While the world unites around the FIFA World Cup in South Africa this Friday, tuberculosis continues to pose a significant challenge in a country where the disease remains the leading cause of death. TB is also the leading cause of death among people infected with HIV/AIDS.
Furthermore, the emergence of new, drug resistant strains of TB, such as multidrug resistant (MDR) and extensively drug resistant (XDR) TB, have exacerbated the situation because these strains cannot be treated with standard drugs. Instead, they must be treated with drugs that are less effective, more expensive, and have harmful side effects. Worryingly, drug resistant TB is on the rise in South Africa.
Drug resistant TB developed due to inconsistent or incomplete treatment. This occurs when patients do not complete their treatment because they start to feel better, when patients are prescribed the wrong treatment (because diagnosis of TB that , or when drug supply is unreliable. Drug resistant TB strains have emerged in every country surveyed by the WHO, seriously threatening TB control efforts.
Voice of America reports how multi-drug resistant tuberculosis is gaining ground in South Africa:
Sister Flora Nsubane shows a group of visitors around the King George Hospital in Kwazulu Natal, a world leader in the treatment of tuberculosis. They wear masks to protect them from getting infected with multi-drug resistant tuberculosis, or MDR-TB.
“This is a 32-bedded ward…It is always full because it is the only TB ward that we have,” said Nsubane.
Patients who are sick with more virulent strains of MDR-TB and extensively drug-resistant tuberculosis or XDR-TB stay in separate wards.

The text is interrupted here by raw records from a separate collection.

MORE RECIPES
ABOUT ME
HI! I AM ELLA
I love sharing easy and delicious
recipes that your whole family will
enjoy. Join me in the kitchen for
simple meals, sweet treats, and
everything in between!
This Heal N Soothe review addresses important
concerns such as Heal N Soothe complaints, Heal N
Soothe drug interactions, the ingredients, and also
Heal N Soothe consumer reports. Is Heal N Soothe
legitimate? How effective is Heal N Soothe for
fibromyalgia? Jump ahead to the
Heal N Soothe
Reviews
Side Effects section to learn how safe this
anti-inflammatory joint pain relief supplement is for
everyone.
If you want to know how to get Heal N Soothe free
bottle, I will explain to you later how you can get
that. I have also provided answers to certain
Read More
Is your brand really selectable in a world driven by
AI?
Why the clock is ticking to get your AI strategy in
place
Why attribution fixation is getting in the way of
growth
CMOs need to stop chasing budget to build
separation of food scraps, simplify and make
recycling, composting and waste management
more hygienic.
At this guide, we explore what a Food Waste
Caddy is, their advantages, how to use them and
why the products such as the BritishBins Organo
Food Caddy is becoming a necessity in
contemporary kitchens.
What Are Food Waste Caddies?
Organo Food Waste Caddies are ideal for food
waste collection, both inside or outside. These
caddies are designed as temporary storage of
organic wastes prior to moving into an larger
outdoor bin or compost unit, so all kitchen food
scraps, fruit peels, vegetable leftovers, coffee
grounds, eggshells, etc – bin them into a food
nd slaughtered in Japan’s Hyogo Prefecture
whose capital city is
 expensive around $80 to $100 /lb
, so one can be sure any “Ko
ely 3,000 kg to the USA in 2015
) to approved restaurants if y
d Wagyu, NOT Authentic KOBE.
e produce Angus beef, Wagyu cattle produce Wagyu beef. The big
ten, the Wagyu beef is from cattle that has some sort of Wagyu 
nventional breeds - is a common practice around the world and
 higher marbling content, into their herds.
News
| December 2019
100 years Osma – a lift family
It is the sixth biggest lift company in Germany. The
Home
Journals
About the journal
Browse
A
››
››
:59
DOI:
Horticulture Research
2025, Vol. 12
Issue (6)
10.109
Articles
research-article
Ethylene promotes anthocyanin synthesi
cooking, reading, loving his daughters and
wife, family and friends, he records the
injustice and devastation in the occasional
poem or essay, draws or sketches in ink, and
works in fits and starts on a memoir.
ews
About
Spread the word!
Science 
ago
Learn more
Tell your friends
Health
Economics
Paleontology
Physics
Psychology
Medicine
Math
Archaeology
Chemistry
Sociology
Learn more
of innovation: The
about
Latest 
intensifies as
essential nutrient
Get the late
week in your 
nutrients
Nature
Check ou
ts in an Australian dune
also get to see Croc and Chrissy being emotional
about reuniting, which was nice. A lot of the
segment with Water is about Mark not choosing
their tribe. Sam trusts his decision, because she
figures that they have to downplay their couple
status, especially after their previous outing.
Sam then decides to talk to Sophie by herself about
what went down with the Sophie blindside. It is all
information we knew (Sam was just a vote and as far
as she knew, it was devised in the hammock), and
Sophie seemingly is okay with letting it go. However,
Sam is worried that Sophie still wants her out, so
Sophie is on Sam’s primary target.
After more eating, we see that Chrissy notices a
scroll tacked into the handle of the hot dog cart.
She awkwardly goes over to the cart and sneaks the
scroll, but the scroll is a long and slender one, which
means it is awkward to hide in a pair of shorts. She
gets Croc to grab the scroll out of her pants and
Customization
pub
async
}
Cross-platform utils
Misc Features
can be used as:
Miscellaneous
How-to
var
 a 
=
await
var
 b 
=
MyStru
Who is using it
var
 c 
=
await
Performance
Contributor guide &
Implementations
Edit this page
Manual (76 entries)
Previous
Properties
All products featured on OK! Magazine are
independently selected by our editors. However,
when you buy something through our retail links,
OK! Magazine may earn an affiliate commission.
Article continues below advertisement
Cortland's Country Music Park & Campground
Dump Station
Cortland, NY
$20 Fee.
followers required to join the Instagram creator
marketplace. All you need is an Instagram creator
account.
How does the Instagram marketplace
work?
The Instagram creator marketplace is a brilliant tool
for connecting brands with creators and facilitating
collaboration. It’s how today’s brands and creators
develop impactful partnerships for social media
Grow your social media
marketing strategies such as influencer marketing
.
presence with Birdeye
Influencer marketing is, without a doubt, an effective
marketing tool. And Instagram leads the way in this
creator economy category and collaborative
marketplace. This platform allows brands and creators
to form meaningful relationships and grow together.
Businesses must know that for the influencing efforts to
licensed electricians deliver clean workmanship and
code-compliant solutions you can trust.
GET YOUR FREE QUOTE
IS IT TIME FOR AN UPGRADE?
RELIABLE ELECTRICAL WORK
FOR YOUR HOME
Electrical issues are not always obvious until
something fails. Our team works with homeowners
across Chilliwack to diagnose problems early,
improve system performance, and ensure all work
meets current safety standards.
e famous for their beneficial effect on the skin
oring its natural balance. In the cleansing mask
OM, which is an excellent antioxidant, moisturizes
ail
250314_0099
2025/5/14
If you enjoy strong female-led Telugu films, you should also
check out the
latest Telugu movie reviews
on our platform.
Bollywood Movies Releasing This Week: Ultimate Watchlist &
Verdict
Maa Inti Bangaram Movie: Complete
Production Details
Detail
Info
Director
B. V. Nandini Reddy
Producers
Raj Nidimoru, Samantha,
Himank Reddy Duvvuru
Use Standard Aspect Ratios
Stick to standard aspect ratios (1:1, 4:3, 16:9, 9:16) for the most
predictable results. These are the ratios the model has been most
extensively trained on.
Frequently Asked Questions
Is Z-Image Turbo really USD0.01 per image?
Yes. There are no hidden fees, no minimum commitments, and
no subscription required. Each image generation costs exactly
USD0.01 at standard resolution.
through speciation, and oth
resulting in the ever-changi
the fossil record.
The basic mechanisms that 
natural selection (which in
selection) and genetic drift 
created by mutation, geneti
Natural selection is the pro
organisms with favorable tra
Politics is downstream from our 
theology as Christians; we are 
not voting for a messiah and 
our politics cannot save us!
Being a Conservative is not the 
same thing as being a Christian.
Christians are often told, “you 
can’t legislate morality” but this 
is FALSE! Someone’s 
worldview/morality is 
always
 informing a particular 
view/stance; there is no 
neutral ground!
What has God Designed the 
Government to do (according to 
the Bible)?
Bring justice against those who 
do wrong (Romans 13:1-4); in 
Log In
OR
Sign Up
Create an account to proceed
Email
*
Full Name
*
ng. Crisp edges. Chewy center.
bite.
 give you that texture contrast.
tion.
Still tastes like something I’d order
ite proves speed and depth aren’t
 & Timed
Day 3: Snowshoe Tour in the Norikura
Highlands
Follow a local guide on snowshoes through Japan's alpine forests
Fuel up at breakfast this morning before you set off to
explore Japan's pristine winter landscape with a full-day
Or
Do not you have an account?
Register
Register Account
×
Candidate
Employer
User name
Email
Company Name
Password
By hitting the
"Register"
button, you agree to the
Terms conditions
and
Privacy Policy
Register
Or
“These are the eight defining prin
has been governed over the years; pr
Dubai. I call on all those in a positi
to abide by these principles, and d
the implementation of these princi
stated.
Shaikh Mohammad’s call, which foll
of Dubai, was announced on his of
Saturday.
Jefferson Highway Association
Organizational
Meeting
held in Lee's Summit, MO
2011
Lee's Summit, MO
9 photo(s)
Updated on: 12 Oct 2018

The children’s ward is spotlessly clean but largely empty because most of the children are at a school run for them by the hospital. A couple of toddlers are quietly playing on the floor.
A baby girl in a highchair fixes her big dark eyes on Sister Suminthra Sukmandam, the nurse who is feeding her.
“The baby is having a soft diet, which is prepared from the kitchen. It is pureed butter nut, pureed chicken and also mashed potato,” she said.
Sister Sukmandam says the baby is four months old and was admitted to the hospital two weeks ago. “She’s got multi-drug resistant TB and she has been the same. Her appetite is improving,” she added.
Sister Flora says the survival rate for children with MDR-TB is about 80 percent because they are kept in the hospital up to a year where their treatment is closely supervised. She says adults are admitted for six months and once their sputum is negative they are sent home.
“Then they continue without patient treatment. And, at home, we have discovered that family members are not good support teams. Why? If the patient says I am tired of taking eight tablets a day and maybe the family member says no, it is O.K., you can take it tomorrow,” she said. “And then that increases resistance and they take long to be cured.”
Thirty-six-year old Samkelisiwe is a single mother of a 17-year old boy. She says she took treatment for ordinary TB last year. On April 26 she was admitted to the hospital and found to have XDR-TB
Samkelisiwe says that in September, 2009, she went to the clinic because of severe weight loss. She says she was coughing up sputum, which was diagnosed as TB. She says she did not respond to the TB treatment and later learned she had XDR.
The World Health Organisation also warns ‘urgent investments in infrastructure, diagnostics, and provision of care are essential if the target established for 2015 – the diagnosis and treatment of 80% of the estimated M/XDR-TB cases – is to be reached.’ As the world gathers to celebrate the World Cup for the next month, it is also a key moment to remember that the fight against tuberculosis, both in South Africa and globally, is not over.